Interview your prospective architect in their office and meet some of the team if they are part of a large firm. That said, some architects are a one-man or one-woman show, which is totally fine. We don’t see a distinct advantage in working with a large firm versus a small one; both have potential pros and cons. What matters is your appreciation of an architect’s past designs, their integrity, and the level of trust you have with the one you choose.
We strongly suggest that you interview at least three architects. You will be investing a lot of time and money into building a home, and you want to make sure your expectations—from design to budget—are in line with those of your architect.
Be prepared to talk about your project’s scope and budget and get clarity on all fees. Does the architect charge a flat fee, bill by the hour, or assess a percentage of the construction cost? Some homeowners complain about being billed after the plans are completed and the builder has taken the reins. Remember, however, that if your architect is overseeing the construction, interacting with the builder, or revising plans, you are still receiving architectural services.
The principal architect and firm owner may not be the primary person designing your home, although they should surely oversee the entire process. Who will be the primary designer? Will this person be your direct contact? It is important to get clarity on these factors before you sign on.
An experienced builder brings an architect’s drawing to life, so he or she will know the intricacies of how to get the home built. To be thorough in your research, we recommend talking to at least three highly reputable custom builders in your area. Mention the architect you are considering and ask about their reputation. Are they known for working respectfully with the builders and the whole professional team required to build your home?
Many architects send their plans out for a competitive bidding process. This approach does not guarantee you will find the best builder for you, as some outstanding builders decline to participate in this inefficient process.
Another option is to pursue “a negotiated bid.” Do your own research and talk to your preferred builder about this option. This may position your team to work together from the “get-go” and eliminate costly surprises.
In any case, we recommend that you connect with a builder before committing to an architecture firm. You want to avoid agreeing to a set of finished plans that cannot be executed within your budget.
In addition to hiring an architect and a builder, your home will be more beautiful if you engage an interior designer early in the process. Some firms have designers on staff, but you should feel no pressure to go with the architects’ designers. The most accomplished designers with highly distinctive styles usually have their own firms. Be as diligent about hiring your interior designer as you are about hiring an architect and builder.

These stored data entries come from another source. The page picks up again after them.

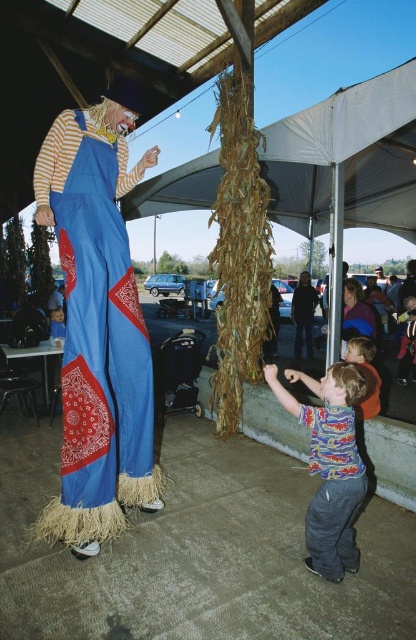 Does blue straw scarecrow at left have a lesser height compared to printed cotton shirt at lower right?

Incorrect, blue straw scarecrow at left's height does not fall short of printed cotton shirt at lower right's.

Image resolution: width=416 pixels, height=640 pixels. Describe the element at coordinates (98, 324) in the screenshot. I see `blue straw scarecrow at left` at that location.

Where is `blue straw scarecrow at left`? The image size is (416, 640). blue straw scarecrow at left is located at coordinates (98, 324).

In the scene shown: Who is higher up, printed cotton shirt at lower right or matte blue shirt at center?

matte blue shirt at center

This screenshot has width=416, height=640. Describe the element at coordinates (329, 465) in the screenshot. I see `printed cotton shirt at lower right` at that location.

Identify the location of printed cotton shirt at lower right. (329, 465).

Can you confirm if blue straw scarecrow at left is thinner than matte blue shirt at center?

No.

Which is more to the left, blue straw scarecrow at left or matte blue shirt at center?

blue straw scarecrow at left

Is point (136, 301) closer to camera compared to point (403, 358)?

Yes, it is in front of point (403, 358).

I want to click on blue straw scarecrow at left, so click(98, 324). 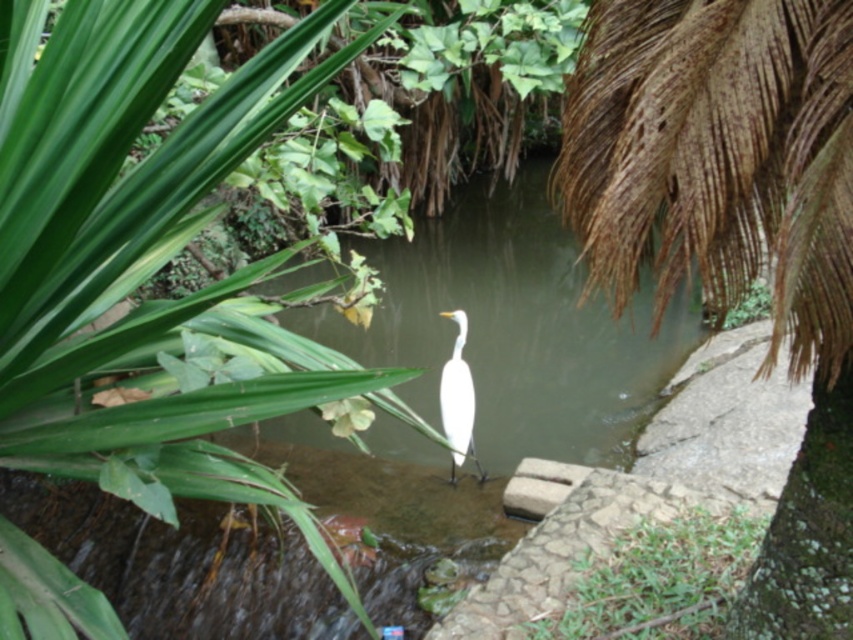 You are a photographer standing at the edge of the scene. You want to capture a photo where the green grass at lower center and the white smooth bird at center are both clearly visible. Based on their positions, which object is closer to you?

The green grass at lower center is closer to you since it is in front of the white smooth bird at center. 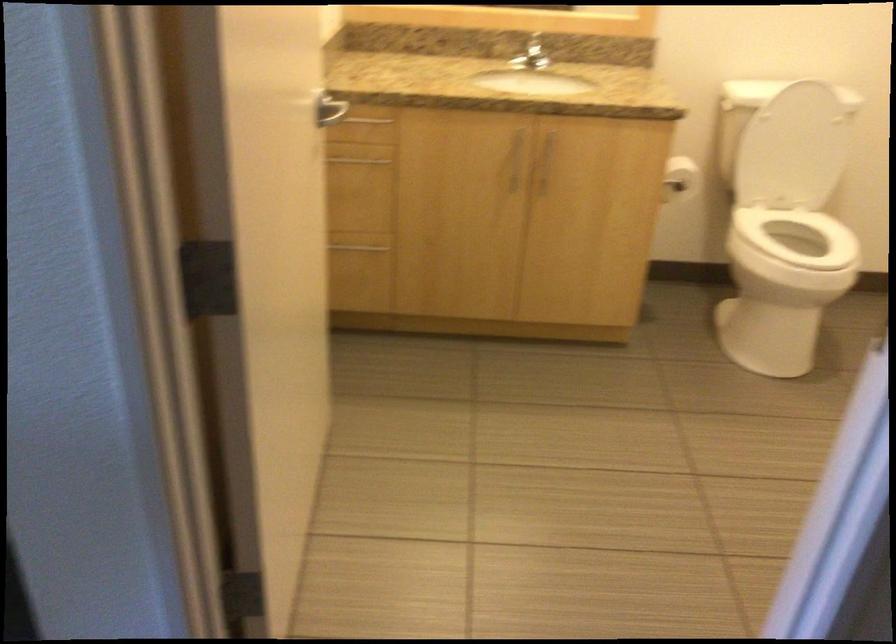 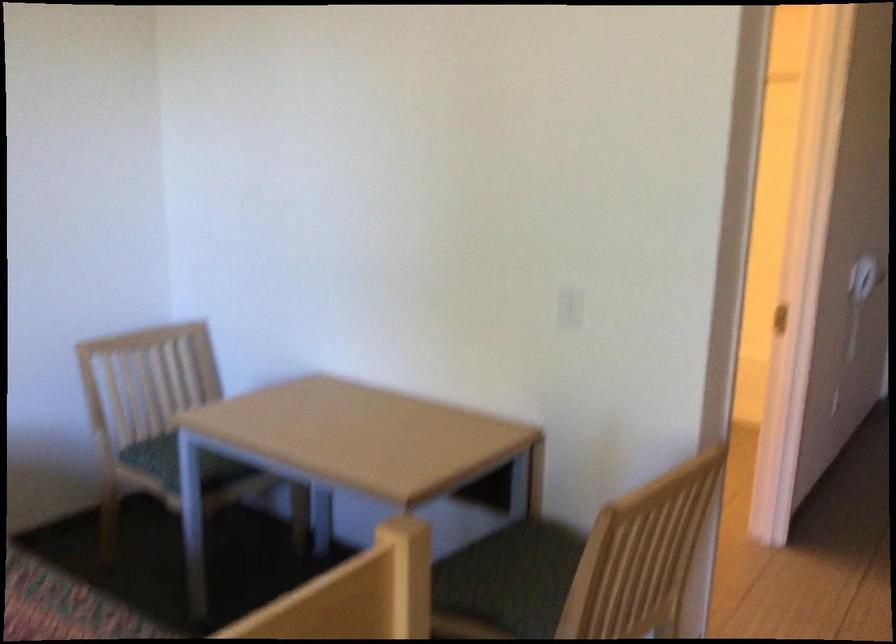 Question: I am providing you with two images of the same scene from different viewpoints. Which of the following objects are not visible in image2?

Choices:
 (A) heater wheel
 (B) chair sitting surface
 (C) white electrical outlet
 (D) toilet paper roll

Answer: (D) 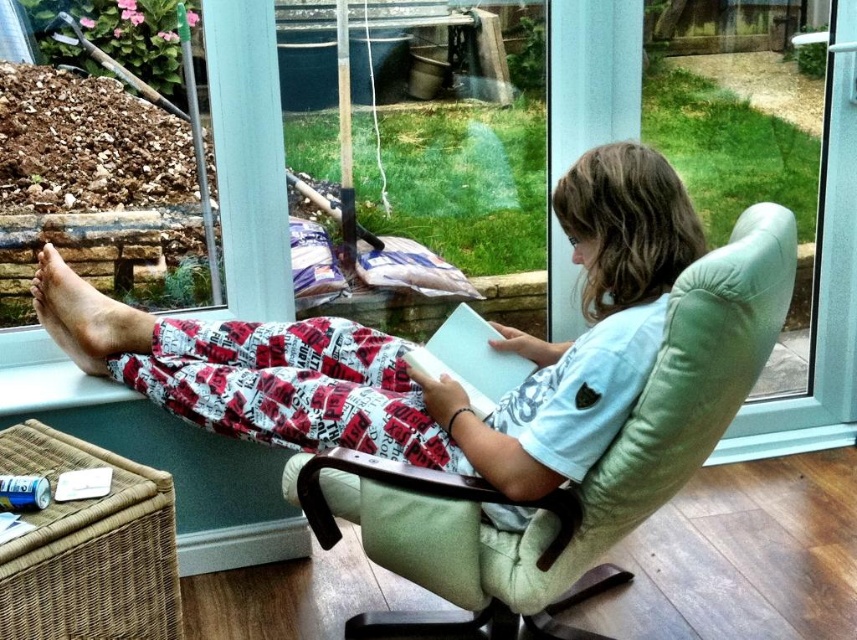 You are a tailor measuring for a new shirt. You see the light blue cotton shirt at center and the skinny barefoot at lower left. Which object has a larger width?

The light blue cotton shirt at center might be wider than skinny barefoot at lower left.

Consider the image. You are a photographer trying to capture the light blue cotton shirt at center and the skinny barefoot at lower left in the same frame. Based on their positions, can you tell which object is closer to the camera?

The light blue cotton shirt at center is positioned under the skinny barefoot at lower left, meaning the shirt is behind the foot, so the foot is closer to the camera.

You are standing in the room and looking through the window. There are two points marked on the window glass. The first point is at coordinates point (220, 353) and the second point is at coordinates point (129, 348). Which point is closer to you?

Rules and regulations have been established to protect critical areas on the Bay. Even if your preferred architect is less familiar with regulations specific to our area, they most likely have the training and contacts to obtain the permits you need. Do not hire an architect solely based on their administrative skill but be aware that obtaining sometimes cumbersome permits is part of the design and construction process.
You are putting a whole team together to build a home, and you need highly qualified professionals in every field for it to become a reality. Your home may be one of your most significant investments, so it’s important to do it right. Cost matters, but so does quality. This is your home, and you must be thrilled with the outcome.